• Records shown
==========

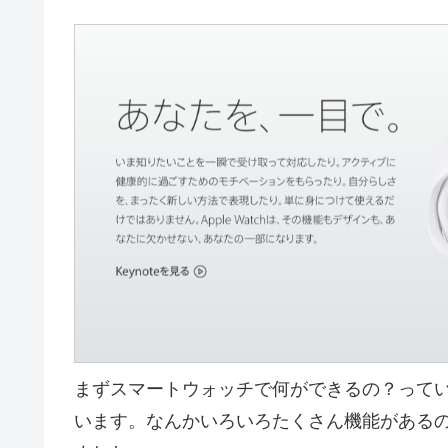
まずスマートウォッチで何ができるの？って
います。なんかいろいろたくさん機能がある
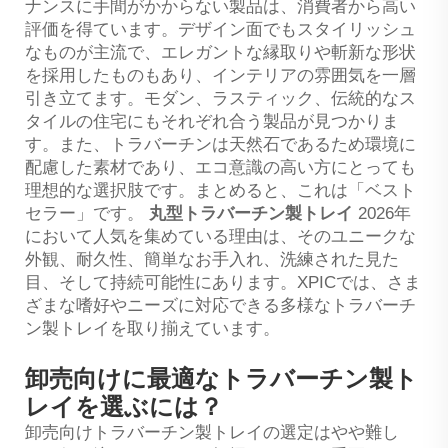
ナンスに手間がかからない製品は、消費者から高い
評価を得ています。デザイン面でもスタイリッシュ
なものが主流で、エレガントな縁取りや斬新な形状
を採用したものもあり、インテリアの雰囲気を一層
引き立てます。モダン、ラスティック、伝統的なス
タイルの住宅にもそれぞれ合う製品が見つかりま
す。また、トラバーチンは天然石であるため環境に
配慮した素材であり、エコ意識の高い方にとっても
理想的な選択肢です。まとめると、これは「ベスト
セラー」です。
丸型トラバーチン製トレイ
2026年
において人気を集めている理由は、そのユニークな
外観、耐久性、簡単なお手入れ、洗練された見た
目、そして持続可能性にあります。XPICでは、さま
ざまな嗜好やニーズに対応できる多様なトラバーチ
ン製トレイを取り揃えています。
卸売向けに最適なトラバーチン製ト
レイを選ぶには？
卸売向けトラバーチン製トレイの選定はやや難し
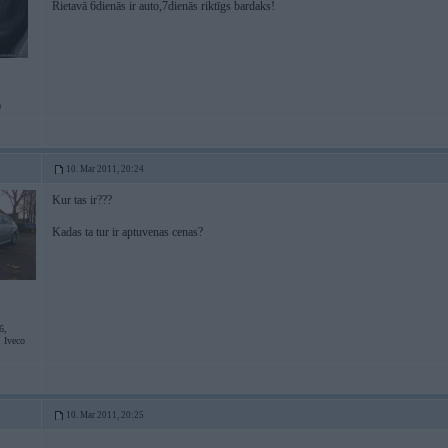
Rietavā 6dienās ir auto,7dienās riktīgs bardaks!
0
10. Mar 2011, 20:24
Kur tas ir???
Kadas ta tur ir aptuvenas cenas?
6,
Iveco
10. Mar 2011, 20:25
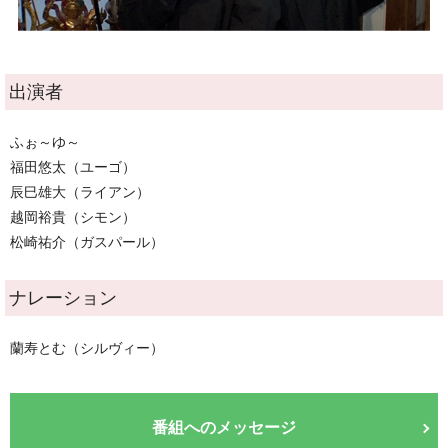
出演者
ふぉ～ゆ～
福田悠太（ユーゴ）
辰巳雄大（ライアン）
越岡裕貴（シモン）
松崎祐介（ガスパール）
ナレーション
蘭寿とむ（シルヴィー）
番組へのメッセージ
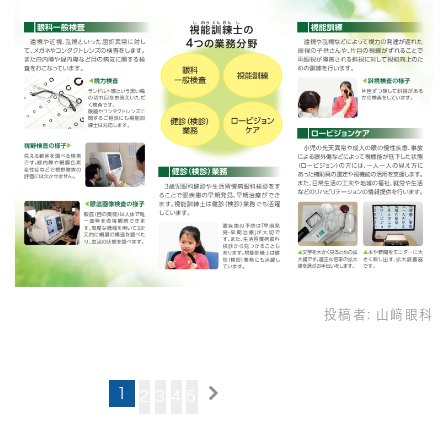
投稿者:
山﨑眼科
1
2
3
4
5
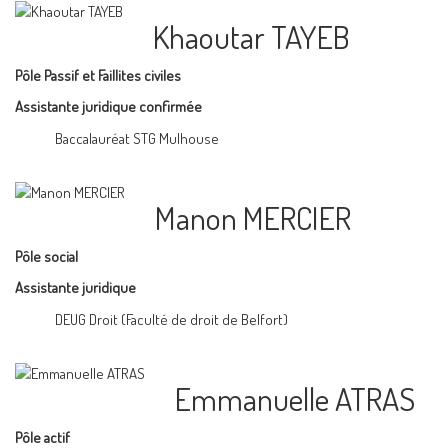
Khaoutar TAYEB
Pôle Passif et Faillites civiles
Assistante juridique confirmée
Baccalauréat STG Mulhouse
Manon MERCIER
Pôle social
Assistante juridique
DEUG Droit (Faculté de droit de Belfort)
Emmanuelle ATRAS
Pôle actif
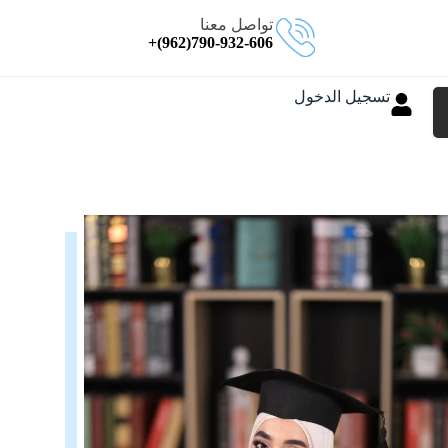
تواصل معنا
790-932-606(962)+
تسجيل الدخول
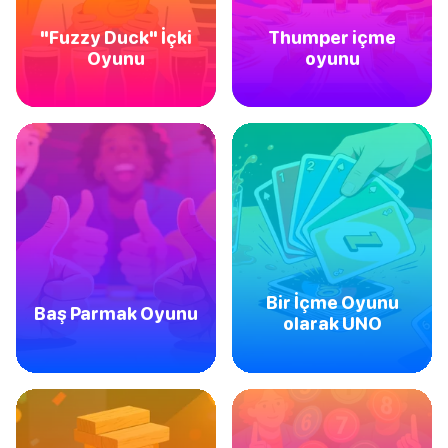
"Fuzzy Duck" İçki
Thumper içme
Oyunu
oyunu
Bir İçme Oyunu
Baş Parmak Oyunu
olarak UNO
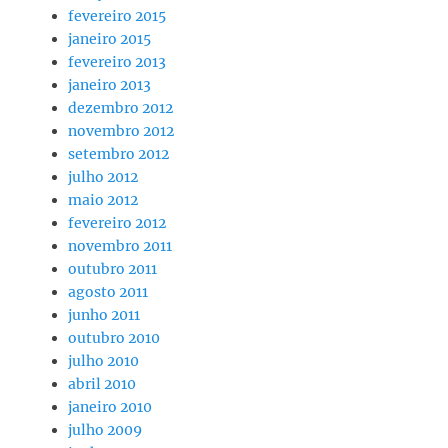
fevereiro 2015
janeiro 2015
fevereiro 2013
janeiro 2013
dezembro 2012
novembro 2012
setembro 2012
julho 2012
maio 2012
fevereiro 2012
novembro 2011
outubro 2011
agosto 2011
junho 2011
outubro 2010
julho 2010
abril 2010
janeiro 2010
julho 2009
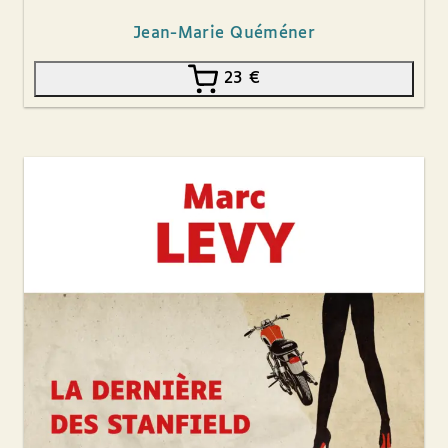
Jean-Marie Quéméner
23
€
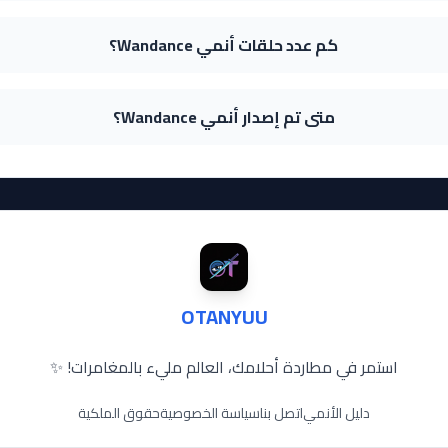
كم عدد حلقات أنمي Wandance؟
متى تم إصدار أنمي Wandance؟
OTANYUU
استمر في مطاردة أحلامك، العالم مليء بالمغامرات! ✨
دليل الأنمي
اتصل بنا
سياسة الخصوصية
حقوق الملكية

==========

Sift the material for lines with the string "Pôle". Copy each one found.

• Solution to the exercise
Pôle Passif et Faillites civiles
Pôle social
Pôle actif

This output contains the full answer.